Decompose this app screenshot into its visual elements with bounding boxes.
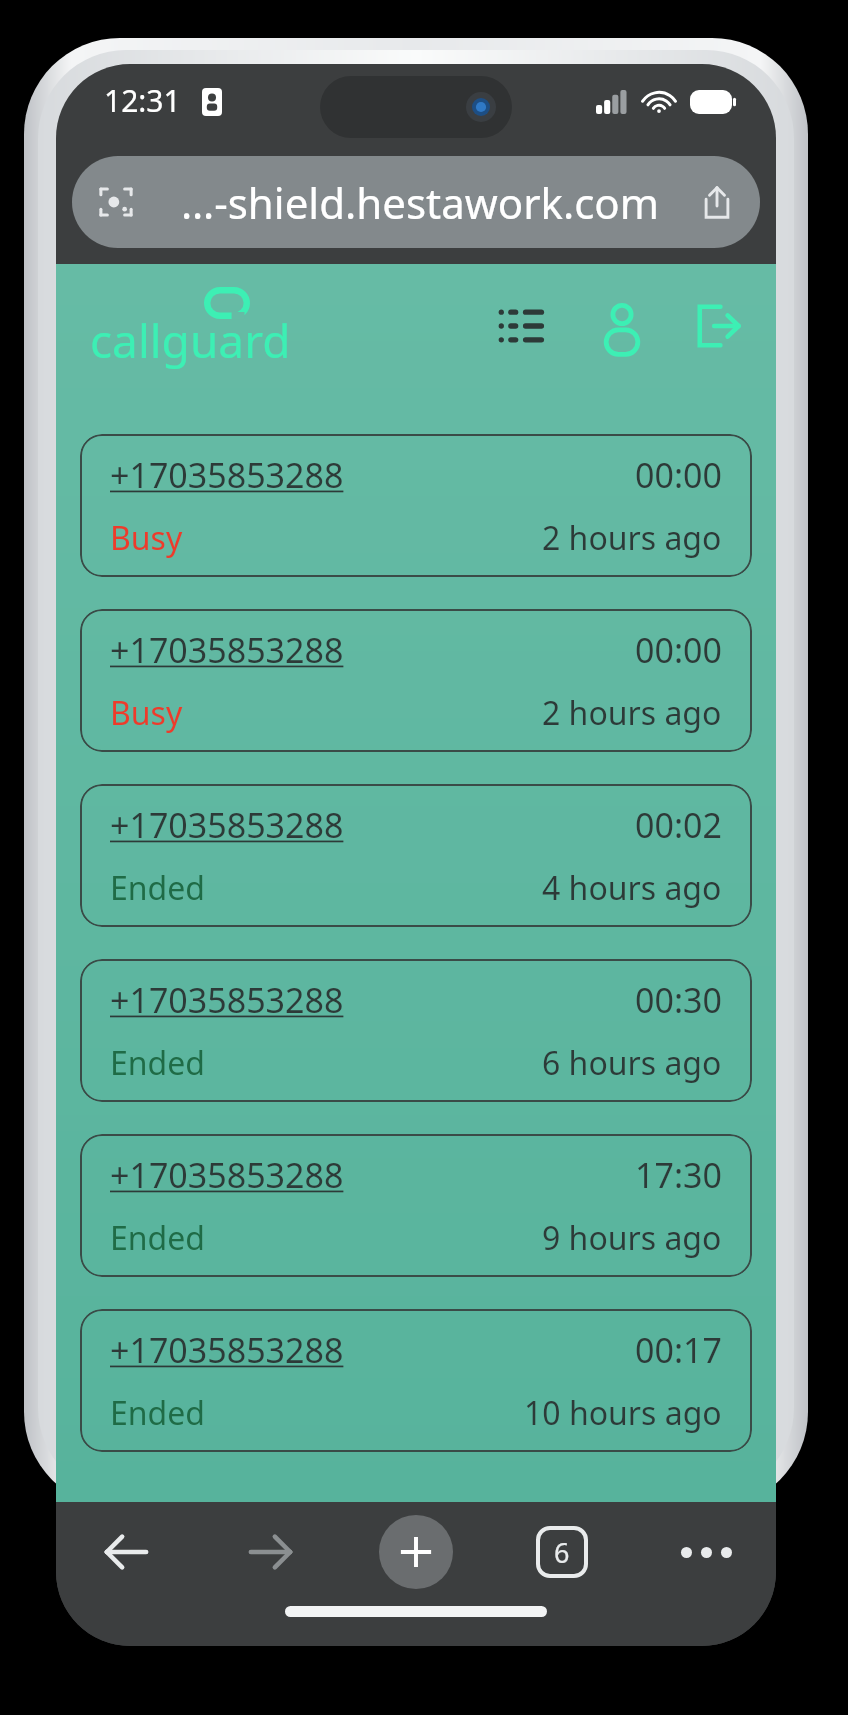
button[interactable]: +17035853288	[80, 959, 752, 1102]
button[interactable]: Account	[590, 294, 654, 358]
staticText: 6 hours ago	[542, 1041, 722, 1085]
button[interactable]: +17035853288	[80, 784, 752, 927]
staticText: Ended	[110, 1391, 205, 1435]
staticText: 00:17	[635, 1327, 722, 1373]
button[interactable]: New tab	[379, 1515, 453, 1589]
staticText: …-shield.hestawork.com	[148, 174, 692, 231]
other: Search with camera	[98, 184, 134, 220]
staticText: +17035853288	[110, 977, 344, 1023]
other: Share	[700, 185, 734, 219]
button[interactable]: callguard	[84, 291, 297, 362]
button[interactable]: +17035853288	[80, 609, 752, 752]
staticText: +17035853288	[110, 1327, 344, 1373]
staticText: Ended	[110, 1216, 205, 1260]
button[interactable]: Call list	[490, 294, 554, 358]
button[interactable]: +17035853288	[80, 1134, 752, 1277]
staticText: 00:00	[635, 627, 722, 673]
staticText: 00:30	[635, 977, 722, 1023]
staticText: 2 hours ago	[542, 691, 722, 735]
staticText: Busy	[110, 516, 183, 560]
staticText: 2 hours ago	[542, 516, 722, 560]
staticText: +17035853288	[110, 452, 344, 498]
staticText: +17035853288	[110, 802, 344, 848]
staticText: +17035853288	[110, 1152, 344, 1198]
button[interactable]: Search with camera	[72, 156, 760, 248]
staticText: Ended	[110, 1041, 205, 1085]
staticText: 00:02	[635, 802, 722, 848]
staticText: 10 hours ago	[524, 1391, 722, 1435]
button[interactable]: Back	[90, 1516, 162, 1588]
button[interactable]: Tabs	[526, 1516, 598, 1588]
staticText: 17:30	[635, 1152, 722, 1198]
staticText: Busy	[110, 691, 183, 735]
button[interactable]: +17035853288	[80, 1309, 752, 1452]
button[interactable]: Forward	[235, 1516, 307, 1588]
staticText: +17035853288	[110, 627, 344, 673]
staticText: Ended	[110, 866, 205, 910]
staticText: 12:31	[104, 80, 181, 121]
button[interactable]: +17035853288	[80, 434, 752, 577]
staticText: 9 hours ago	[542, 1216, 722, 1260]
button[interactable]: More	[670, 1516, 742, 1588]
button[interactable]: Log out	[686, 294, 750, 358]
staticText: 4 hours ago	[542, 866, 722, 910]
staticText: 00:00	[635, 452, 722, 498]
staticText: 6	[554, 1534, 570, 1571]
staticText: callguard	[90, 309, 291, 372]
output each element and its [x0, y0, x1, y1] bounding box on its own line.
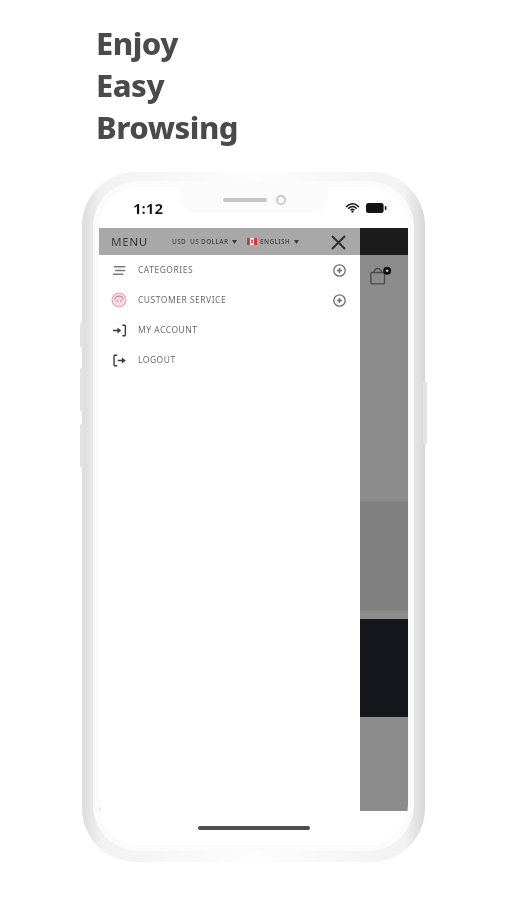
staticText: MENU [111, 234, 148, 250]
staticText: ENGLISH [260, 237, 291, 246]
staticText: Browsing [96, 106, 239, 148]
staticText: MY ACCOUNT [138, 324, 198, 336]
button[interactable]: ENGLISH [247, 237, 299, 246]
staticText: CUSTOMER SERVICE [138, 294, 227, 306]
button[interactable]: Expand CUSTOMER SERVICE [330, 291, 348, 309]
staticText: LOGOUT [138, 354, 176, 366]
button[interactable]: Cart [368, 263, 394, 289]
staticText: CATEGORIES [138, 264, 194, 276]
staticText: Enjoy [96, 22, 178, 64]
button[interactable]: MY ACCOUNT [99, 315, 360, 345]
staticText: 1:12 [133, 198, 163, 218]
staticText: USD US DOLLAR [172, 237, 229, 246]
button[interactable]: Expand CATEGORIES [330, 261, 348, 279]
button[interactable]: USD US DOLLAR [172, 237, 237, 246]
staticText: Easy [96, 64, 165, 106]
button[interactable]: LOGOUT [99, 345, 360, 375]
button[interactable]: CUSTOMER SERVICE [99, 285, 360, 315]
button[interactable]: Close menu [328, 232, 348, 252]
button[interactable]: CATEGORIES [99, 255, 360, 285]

- - - - -

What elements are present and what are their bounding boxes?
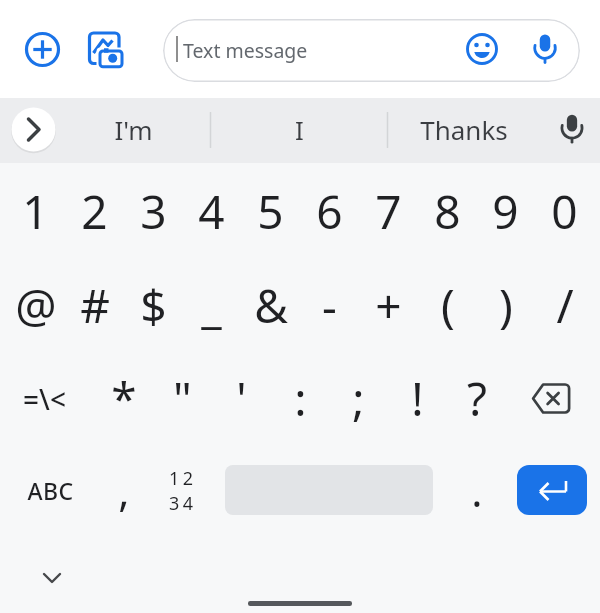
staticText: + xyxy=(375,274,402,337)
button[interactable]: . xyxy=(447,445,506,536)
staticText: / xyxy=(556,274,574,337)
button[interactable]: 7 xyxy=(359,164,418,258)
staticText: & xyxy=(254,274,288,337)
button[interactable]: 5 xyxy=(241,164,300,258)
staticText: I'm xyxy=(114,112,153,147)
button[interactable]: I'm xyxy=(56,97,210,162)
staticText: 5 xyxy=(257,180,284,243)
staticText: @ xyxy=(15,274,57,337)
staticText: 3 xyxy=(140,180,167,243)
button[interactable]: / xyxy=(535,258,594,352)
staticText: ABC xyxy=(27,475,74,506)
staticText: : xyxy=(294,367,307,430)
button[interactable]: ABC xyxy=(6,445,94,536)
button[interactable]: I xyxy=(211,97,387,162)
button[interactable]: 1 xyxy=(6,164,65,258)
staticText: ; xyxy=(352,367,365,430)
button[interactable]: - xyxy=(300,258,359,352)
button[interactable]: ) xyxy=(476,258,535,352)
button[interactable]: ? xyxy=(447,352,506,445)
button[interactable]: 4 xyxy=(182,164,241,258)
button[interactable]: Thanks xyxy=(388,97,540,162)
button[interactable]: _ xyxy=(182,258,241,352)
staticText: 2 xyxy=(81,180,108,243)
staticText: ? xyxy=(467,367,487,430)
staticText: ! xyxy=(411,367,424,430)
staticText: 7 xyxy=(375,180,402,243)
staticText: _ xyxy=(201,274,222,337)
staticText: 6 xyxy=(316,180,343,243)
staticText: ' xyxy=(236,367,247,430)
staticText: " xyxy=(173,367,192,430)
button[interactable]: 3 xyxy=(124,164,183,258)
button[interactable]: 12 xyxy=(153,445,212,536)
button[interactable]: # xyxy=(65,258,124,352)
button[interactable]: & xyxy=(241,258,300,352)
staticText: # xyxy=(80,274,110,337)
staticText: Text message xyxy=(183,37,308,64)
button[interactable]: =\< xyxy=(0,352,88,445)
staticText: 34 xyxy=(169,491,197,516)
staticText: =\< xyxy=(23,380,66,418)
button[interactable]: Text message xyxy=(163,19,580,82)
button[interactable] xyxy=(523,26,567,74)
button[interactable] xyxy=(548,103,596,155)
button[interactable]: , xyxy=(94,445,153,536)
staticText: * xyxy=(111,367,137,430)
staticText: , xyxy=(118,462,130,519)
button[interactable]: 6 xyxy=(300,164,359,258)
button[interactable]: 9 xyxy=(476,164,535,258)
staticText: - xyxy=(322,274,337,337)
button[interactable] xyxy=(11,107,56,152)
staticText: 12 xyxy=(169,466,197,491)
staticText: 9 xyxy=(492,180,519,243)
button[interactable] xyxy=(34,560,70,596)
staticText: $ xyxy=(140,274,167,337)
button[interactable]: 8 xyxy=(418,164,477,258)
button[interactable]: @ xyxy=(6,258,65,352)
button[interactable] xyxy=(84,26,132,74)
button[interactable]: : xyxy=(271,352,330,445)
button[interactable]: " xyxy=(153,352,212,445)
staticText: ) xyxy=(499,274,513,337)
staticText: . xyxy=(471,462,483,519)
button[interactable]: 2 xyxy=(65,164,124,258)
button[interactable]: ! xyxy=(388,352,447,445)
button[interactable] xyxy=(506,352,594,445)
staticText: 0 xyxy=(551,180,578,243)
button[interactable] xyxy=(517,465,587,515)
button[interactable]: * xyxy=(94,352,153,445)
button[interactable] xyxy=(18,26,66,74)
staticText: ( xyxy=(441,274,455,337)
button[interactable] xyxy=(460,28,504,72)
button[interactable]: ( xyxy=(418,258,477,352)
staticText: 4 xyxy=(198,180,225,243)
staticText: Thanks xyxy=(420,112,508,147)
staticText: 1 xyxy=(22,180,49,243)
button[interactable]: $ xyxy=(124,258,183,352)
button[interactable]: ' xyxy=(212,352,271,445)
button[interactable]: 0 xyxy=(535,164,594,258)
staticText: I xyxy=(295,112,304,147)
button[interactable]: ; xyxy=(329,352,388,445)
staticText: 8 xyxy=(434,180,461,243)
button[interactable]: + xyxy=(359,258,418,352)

- - - - -

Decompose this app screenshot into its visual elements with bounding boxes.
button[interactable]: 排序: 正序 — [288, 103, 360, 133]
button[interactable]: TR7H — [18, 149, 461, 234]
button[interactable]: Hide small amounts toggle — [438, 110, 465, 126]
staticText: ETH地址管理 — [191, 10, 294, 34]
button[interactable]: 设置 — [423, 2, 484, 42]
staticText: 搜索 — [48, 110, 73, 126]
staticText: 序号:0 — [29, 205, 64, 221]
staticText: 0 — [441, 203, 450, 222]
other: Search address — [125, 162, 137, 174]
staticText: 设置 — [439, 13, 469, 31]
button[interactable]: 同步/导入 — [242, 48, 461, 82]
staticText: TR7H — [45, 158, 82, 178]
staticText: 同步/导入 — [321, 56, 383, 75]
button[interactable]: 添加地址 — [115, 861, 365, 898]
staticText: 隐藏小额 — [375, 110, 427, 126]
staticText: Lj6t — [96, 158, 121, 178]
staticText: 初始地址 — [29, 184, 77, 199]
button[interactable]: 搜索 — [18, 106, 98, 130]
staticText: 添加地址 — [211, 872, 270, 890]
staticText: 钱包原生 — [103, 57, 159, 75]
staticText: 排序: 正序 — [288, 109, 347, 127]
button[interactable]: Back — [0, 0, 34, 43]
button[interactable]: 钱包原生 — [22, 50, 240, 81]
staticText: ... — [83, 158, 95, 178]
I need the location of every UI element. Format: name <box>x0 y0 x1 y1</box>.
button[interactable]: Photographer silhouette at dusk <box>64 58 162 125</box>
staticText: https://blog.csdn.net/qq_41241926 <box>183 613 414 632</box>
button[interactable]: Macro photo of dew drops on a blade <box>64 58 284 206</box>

- - - - -

| Work to complete |
Copy out each line of the records where the string "Ended" appears.

| Problem solution |
staticText: Ended	[110, 1391, 205, 1435]
staticText: Ended	[110, 1216, 205, 1260]
staticText: Ended	[110, 1041, 205, 1085]
staticText: Ended	[110, 866, 205, 910]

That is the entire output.